:: Data for review ::

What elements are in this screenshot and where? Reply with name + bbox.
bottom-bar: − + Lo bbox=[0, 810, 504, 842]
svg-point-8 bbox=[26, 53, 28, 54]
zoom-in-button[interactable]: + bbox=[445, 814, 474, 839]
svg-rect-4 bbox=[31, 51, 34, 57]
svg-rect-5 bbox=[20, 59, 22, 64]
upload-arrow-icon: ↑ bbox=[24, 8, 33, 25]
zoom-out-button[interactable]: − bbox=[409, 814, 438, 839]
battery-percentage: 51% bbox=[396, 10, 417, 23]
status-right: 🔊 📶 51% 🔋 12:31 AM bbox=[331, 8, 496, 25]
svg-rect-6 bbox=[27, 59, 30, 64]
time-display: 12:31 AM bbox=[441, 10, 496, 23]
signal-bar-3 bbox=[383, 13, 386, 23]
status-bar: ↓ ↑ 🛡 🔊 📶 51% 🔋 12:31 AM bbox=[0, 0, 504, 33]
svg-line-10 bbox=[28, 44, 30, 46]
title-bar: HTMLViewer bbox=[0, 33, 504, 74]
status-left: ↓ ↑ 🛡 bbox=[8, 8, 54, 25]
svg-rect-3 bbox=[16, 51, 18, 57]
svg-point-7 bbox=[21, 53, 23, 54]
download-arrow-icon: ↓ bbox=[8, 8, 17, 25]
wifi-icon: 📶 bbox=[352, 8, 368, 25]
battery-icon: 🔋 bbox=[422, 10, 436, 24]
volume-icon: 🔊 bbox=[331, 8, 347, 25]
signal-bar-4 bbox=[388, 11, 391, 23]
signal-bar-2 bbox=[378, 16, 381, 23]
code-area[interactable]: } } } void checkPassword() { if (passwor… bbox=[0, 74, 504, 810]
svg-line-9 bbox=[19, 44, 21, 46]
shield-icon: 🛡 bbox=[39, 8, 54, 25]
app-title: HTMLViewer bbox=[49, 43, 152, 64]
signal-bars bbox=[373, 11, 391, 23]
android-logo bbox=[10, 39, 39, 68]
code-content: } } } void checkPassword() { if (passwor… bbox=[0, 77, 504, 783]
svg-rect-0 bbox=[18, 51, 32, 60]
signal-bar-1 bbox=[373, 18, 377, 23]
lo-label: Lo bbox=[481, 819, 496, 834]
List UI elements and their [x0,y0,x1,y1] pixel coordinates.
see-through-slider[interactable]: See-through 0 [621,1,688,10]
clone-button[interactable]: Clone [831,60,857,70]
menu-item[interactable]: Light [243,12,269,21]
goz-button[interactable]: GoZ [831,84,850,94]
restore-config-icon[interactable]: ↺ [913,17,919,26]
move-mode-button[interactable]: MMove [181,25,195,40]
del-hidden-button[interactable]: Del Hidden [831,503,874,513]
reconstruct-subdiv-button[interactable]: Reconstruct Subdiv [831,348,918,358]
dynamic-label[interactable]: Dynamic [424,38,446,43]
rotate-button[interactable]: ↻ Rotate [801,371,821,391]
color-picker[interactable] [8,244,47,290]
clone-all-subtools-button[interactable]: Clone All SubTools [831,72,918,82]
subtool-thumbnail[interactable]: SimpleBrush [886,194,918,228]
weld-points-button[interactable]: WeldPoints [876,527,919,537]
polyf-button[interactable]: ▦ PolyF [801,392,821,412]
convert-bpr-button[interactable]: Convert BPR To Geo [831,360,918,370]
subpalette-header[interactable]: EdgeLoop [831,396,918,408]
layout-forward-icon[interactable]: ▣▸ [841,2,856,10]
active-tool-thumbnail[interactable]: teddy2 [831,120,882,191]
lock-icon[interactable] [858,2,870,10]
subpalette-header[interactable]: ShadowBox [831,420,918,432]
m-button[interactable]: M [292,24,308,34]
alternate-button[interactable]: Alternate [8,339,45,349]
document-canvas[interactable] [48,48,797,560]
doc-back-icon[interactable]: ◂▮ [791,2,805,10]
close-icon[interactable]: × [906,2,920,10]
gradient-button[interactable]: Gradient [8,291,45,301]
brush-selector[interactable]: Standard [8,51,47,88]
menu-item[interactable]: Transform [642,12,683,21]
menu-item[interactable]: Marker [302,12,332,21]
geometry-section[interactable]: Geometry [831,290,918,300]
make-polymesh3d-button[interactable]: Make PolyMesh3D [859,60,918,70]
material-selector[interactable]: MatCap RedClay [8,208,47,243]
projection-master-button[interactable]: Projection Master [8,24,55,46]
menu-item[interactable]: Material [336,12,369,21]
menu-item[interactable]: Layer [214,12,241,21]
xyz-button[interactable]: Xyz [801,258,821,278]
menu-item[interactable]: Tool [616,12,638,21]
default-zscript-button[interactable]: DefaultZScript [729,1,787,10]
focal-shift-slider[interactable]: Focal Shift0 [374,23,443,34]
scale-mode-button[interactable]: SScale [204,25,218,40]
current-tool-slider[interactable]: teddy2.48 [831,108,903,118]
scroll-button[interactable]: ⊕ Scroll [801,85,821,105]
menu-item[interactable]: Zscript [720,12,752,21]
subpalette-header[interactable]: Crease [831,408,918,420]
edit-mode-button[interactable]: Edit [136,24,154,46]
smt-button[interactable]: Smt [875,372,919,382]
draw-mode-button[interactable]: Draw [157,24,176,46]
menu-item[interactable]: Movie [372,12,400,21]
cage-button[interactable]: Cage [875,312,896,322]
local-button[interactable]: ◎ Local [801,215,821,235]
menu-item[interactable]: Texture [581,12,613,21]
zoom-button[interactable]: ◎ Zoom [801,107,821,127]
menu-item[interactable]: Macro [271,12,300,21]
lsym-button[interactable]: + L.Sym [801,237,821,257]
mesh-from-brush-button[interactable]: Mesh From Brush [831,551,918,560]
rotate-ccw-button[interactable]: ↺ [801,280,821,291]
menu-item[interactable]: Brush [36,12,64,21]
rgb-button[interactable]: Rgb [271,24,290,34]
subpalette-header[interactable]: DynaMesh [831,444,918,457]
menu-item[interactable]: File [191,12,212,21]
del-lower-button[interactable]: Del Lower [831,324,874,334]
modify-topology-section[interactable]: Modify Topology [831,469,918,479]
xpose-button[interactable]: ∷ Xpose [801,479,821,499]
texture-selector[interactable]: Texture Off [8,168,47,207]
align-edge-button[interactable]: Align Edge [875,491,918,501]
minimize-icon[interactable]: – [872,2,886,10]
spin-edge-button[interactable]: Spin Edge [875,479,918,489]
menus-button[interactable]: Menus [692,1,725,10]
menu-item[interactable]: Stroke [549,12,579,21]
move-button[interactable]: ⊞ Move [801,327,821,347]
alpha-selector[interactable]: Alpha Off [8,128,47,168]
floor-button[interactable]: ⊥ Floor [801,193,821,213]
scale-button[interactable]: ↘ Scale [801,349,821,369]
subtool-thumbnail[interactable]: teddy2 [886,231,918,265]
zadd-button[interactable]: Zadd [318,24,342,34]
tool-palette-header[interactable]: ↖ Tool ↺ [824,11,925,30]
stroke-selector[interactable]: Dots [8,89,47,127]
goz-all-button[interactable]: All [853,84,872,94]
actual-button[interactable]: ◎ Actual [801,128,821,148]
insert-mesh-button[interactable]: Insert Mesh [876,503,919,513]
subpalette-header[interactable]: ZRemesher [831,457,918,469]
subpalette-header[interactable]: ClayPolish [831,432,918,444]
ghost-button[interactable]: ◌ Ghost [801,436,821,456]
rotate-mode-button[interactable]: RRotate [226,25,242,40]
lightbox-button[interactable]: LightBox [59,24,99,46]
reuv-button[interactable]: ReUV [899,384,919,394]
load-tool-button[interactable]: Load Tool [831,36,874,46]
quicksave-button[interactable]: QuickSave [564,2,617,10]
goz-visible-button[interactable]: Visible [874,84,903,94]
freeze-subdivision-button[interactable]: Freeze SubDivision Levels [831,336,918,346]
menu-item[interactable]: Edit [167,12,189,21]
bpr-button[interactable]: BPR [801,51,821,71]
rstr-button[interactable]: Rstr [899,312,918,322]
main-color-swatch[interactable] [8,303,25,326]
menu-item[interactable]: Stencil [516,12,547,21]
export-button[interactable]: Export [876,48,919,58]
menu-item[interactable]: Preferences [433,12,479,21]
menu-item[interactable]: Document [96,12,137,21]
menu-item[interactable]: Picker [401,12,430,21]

:::

**Work item:**
Each line containing the word "selector" needs to be copied from the data above.

**Problem solution:**
brush-selector[interactable]: Standard [8,51,47,88]
material-selector[interactable]: MatCap RedClay [8,208,47,243]
texture-selector[interactable]: Texture Off [8,168,47,207]
alpha-selector[interactable]: Alpha Off [8,128,47,168]
stroke-selector[interactable]: Dots [8,89,47,127]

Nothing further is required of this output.